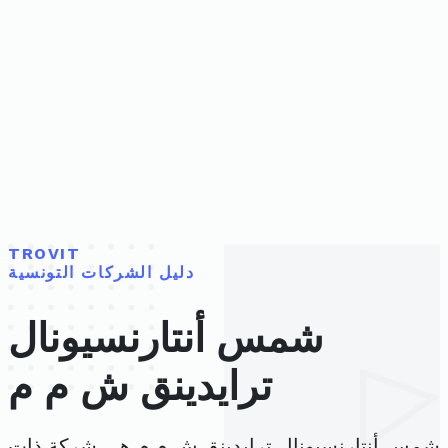
TROVIT
دليل الشركات التونسية
شمس أنتارنسيونال
ترايدينق ش م م
شمس أنتارنسيونال ترايدينق ش م م هي شركة ذات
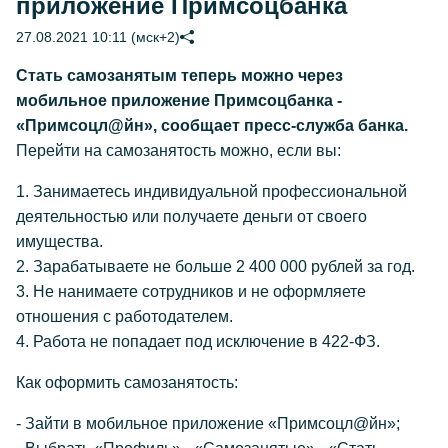
приложение Примсоцбанка
27.08.2021 10:11 (мск+2)
Стать самозанятым теперь можно через
мобильное приложение Примсоцбанка -
«Примсоцл@йн», сообщает пресс-служба банка.
Перейти на самозанятость можно, если вы:
1. Занимаетесь индивидуальной профессиональной
деятельностью или получаете деньги от своего
имущества.
2. Зарабатываете не больше 2 400 000 рублей за год.
3. Не нанимаете сотрудников и не оформляете
отношения с работодателем.
4. Работа не попадает под исключение в 422-ФЗ.
Как оформить самозанятость:
- Зайти в мобильное приложение «Примсоцл@йн»;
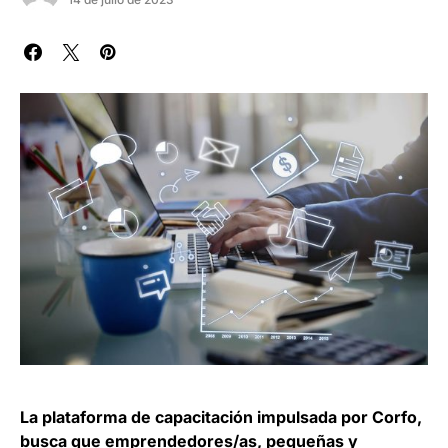
La plataforma de capacitación impulsada por Corfo,
busca que emprendedores/as, pequeñas y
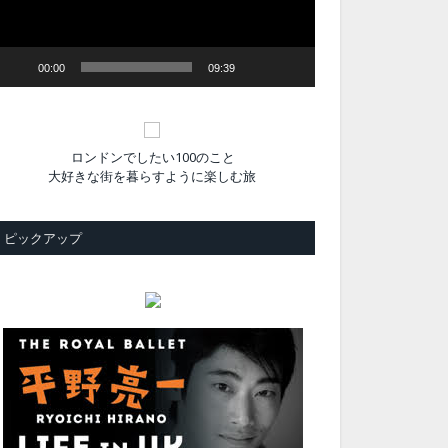
ヤ
ー
00:00
09:39
ロンドンでしたい100のこと
大好きな街を暮らすように楽しむ旅
ピックアップ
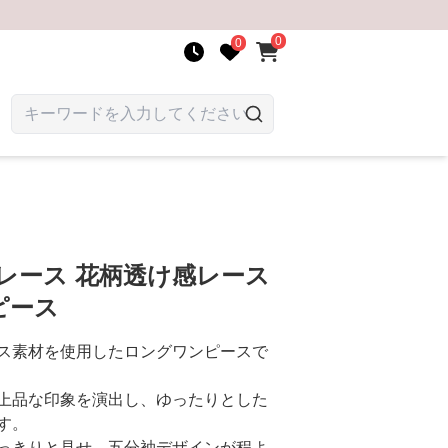
0
0
レース 花柄透け感レース
ピース
ス素材を使用したロングワンピースで
上品な印象を演出し、ゆったりとした
す。
っきりと見せ、五分袖デザインが程よ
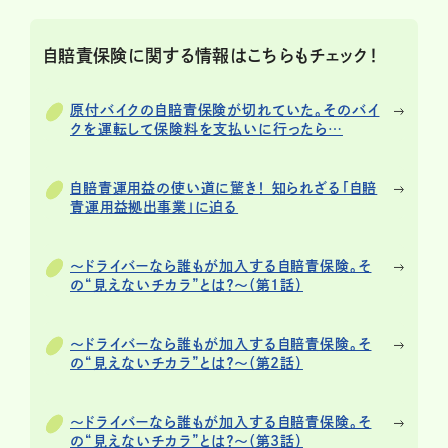
自賠責保険に関する情報はこちらもチェック！
原付バイクの自賠責保険が切れていた。そのバイ
クを運転して保険料を支払いに行ったら…
自賠責運用益の使い道に驚き！ 知られざる「自賠
責運用益拠出事業」に迫る
～ドライバーなら誰もが加入する自賠責保険。そ
の“見えないチカラ”とは？～（第1話）
～ドライバーなら誰もが加入する自賠責保険。そ
の“見えないチカラ”とは？～（第2話）
～ドライバーなら誰もが加入する自賠責保険。そ
の“見えないチカラ”とは？～（第3話）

☆ ☆ ☆ ☆ ☆ ☆ ☆

_What the exercise asks_
Each line above should be written out again unchanged; no images are to be carried over.

_Result of this exercise_
TROVIT
دليل الشركات التونسية
شمس أنتارنسيونال
ترايدينق ش م م
شمس أنتارنسيونال ترايدينق ش م م هي شركة ذات
приложение Примсоцбанка
27.08.2021 10:11 (мск+2)
Стать самозанятым теперь можно через
мобильное приложение Примсоцбанка -
«Примсоцл@йн», сообщает пресс-служба банка.
Перейти на самозанятость можно, если вы:
1. Занимаетесь индивидуальной профессиональной
деятельностью или получаете деньги от своего
имущества.
2. Зарабатываете не больше 2 400 000 рублей за год.
3. Не нанимаете сотрудников и не оформляете
отношения с работодателем.
4. Работа не попадает под исключение в 422-ФЗ.
Как оформить самозанятость:
- Зайти в мобильное приложение «Примсоцл@йн»;
La plataforma de capacitación impulsada por Corfo,
busca que emprendedores/as, pequeñas y
ヤ
ー
00:00
09:39
ロンドンでしたい100のこと
大好きな街を暮らすように楽しむ旅
ピックアップ
0
0
レース 花柄透け感レース
ピース
ス素材を使用したロングワンピースで
上品な印象を演出し、ゆったりとした
す。
っきりと見せ、五分袖デザインが程よ
自賠責保険に関する情報はこちらもチェック！
原付バイクの自賠責保険が切れていた。そのバイ
クを運転して保険料を支払いに行ったら…
自賠責運用益の使い道に驚き！ 知られざる「自賠
責運用益拠出事業」に迫る
～ドライバーなら誰もが加入する自賠責保険。そ
の“見えないチカラ”とは？～（第1話）
～ドライバーなら誰もが加入する自賠責保険。そ
の“見えないチカラ”とは？～（第2話）
～ドライバーなら誰もが加入する自賠責保険。そ
の“見えないチカラ”とは？～（第3話）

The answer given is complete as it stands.